Dataset Start Marker

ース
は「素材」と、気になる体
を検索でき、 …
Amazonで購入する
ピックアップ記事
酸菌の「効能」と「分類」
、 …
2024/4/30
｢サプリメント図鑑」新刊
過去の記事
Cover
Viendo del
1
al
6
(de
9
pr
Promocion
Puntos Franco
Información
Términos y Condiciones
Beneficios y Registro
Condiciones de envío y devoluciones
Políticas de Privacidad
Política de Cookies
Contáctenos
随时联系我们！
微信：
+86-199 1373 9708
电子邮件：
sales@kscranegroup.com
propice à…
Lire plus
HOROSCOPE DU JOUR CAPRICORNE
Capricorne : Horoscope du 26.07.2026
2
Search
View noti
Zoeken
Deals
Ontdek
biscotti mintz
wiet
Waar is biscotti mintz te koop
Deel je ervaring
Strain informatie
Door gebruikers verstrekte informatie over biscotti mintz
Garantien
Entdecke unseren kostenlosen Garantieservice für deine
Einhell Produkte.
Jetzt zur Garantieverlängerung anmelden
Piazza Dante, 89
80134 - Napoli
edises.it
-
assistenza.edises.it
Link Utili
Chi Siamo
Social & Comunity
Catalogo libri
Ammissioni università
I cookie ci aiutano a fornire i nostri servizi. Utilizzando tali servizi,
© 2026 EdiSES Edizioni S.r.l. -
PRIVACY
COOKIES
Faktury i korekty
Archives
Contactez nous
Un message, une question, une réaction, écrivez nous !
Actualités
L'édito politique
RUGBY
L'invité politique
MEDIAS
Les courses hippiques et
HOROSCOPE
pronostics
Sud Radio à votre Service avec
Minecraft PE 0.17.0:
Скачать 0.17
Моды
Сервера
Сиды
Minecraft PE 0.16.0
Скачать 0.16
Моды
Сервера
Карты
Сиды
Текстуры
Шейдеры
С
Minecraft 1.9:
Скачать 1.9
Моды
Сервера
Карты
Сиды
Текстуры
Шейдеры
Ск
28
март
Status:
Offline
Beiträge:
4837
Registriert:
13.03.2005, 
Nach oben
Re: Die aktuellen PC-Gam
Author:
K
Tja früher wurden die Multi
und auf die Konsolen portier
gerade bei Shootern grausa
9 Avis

Dataset End Marker

The problem: Return, from the entries, each line that holds "nous".

Result:
Contactez nous
Un message, une question, une réaction, écrivez nous !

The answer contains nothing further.